Lors de son voyage à La Réunion, François Fillon a demandé à voir « monter du fond » des Français musulmans « un cri de colère contre les extrémistes », mais également « contre ceux qui déforment le message de l’Islam. » On se croirait revenu deux ans et demi en arrière… A l’époque, Le Figaro avait réalisé un sondage, après l’assassinat d’Hervé Gourdel, demandant à ses lecteurs s’ils estimaient « suffisante la condamnation des musulmans de France. » Ces derniers avaient alors eu à répondre d’actes commis par des fous avec lesquels ils n’avaient rien à voir. Mais François Fillon va, cette fois, encore plus loin. Il ne suffit plus pour un Français musulman de dénoncer le terrorisme, il faut maintenant se désolidariser de « ceux qui déforment le message de l’Islam. » Un soupçon jeté sur les musulmans de France sans aucune raison. Le musulman n’est plus, ici, un Français mais un coupable.

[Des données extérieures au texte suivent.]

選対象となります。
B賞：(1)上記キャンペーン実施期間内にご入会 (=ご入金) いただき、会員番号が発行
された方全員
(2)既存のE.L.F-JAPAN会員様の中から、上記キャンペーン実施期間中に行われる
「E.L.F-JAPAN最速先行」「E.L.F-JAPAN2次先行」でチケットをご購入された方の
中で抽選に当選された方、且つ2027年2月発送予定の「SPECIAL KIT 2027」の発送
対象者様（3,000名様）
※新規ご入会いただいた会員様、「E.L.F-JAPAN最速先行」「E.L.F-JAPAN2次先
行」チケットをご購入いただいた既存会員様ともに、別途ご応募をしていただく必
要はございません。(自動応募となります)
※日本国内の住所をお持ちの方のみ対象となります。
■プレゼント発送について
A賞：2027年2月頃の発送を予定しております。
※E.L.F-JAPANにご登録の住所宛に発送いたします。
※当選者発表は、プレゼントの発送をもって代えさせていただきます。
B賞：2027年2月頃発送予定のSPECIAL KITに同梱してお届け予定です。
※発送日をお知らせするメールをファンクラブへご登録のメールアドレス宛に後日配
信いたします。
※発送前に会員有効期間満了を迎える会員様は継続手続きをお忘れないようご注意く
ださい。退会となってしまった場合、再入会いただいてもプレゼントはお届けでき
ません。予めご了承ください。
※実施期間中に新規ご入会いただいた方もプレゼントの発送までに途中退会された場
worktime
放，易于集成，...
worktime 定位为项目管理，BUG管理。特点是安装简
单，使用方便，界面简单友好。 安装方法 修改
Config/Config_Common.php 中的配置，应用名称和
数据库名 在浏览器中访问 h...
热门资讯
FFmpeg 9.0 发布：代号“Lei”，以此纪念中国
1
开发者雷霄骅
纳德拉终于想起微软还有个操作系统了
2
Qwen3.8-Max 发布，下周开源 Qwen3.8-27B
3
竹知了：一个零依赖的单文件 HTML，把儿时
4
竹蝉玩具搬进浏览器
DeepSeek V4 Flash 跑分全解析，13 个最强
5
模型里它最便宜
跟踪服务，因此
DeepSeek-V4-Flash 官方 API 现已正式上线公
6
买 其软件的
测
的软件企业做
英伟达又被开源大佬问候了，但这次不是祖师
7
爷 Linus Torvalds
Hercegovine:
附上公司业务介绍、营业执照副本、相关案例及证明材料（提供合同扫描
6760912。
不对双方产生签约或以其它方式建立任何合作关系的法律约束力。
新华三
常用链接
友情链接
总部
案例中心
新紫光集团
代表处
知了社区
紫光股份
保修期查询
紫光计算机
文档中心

Le silence radio de Fillon suite à l’attentat de Québec
Selon François Fillon, donc, les Français musulmans devraient se lever chaque matin et faire la liste de ceux qui ne sont pas de bons croyants. Distribuer des bons et des mauvais points, en quelque sorte. Le candidat à la présidentielle, s’il est élu, dira qu’il est le président de tous les Français. Mais en attendant, il distingue les citoyens non musulmans des adeptes de l’Islam. Un attentat commis à Nice par un djihadiste ? Les musulmans de France n’ont pas le droit d’être en deuil, ils doivent avant tout s’excuser. Un déséquilibré décide d’aller souiller les œuvres d’art du Louvre ? Les musulmans de France doivent crier leur colère. En revanche, lorsque des croyants sont tués dans une mosquée de Québec, silence radio. Les musulmans n’ont, en effet, pas l’indécence de demander à François Fillon de se désolidariser de cet homme chrétien et de droite.

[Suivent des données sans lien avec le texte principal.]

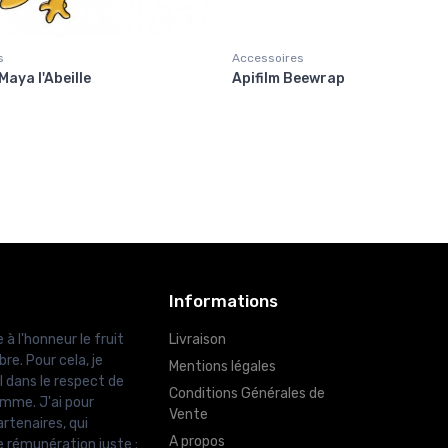
s
Accessoires
Maya l'Abeille
Apifilm Beewrap
Informations
 à l'honneur le fruit
Livraison
re. Pour cela, je
Mentions légales
l dans le respect de
Conditions Générales de
amme. J'ai pour
Vente
rtenaires, qui
A propos
e rémunération juste ;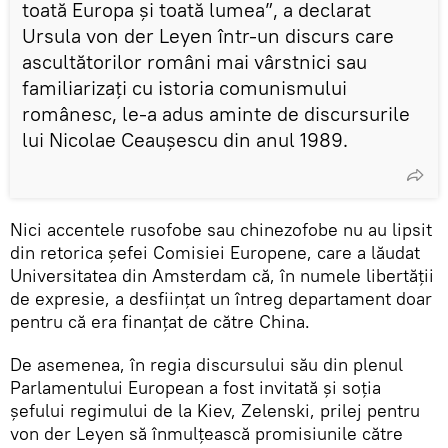
toată Europa și toată lumea”, a declarat
Ursula von der Leyen într-un discurs care
ascultătorilor români mai vârstnici sau
familiarizați cu istoria comunismului
românesc, le-a adus aminte de discursurile
lui Nicolae Ceaușescu din anul 1989.
Nici accentele rusofobe sau chinezofobe nu au lipsit
din retorica șefei Comisiei Europene, care a lăudat
Universitatea din Amsterdam că, în numele libertății
de expresie, a desființat un întreg departament doar
pentru că era finanțat de către China.
De asemenea, în regia discursului său din plenul
Parlamentului European a fost invitată și soția
șefului regimului de la Kiev, Zelenski, prilej pentru
von der Leyen să înmulțească promisiunile către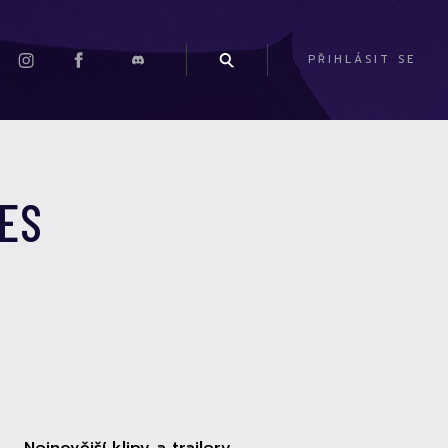
PŘIHLÁSIT SE
RES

Les Républicains crieront-ils leur colère contre François Fillon ?
L’on comprend aisément que, empêtré dans des affaires qui risquent de couper son élan, François Fillon cherche aujourd’hui des boucs-émissaires. On comprend également qu’au moment où, en France, il y a un problème lié à l’Islam, Fillon ressorte son refrain préféré disant que, « en France, il y a un problème lié à l’islam. » Enfin, on comprend que l’auteur de « Vaincre le totalitarisme islamique » ait besoin de relancer sa campagne. C’est pourquoi on ne tiendra pas rigueur à François Fillon de sa tentative crasse de rebondir sur l’Islam pour faire oublier qu’il est pressenti pour être mis en examen. Nous espérons seulement que, si mise en examen il y a, on verra « monter du fond » des Républicains qui ont respecté les règles et la morale « un cri de colère » contre François Fillon. Cela laissera enfin un peu de répit aux musulmans de France qui n’ont pas besoin qu’on leur dise où et quand ils doivent s’indigner.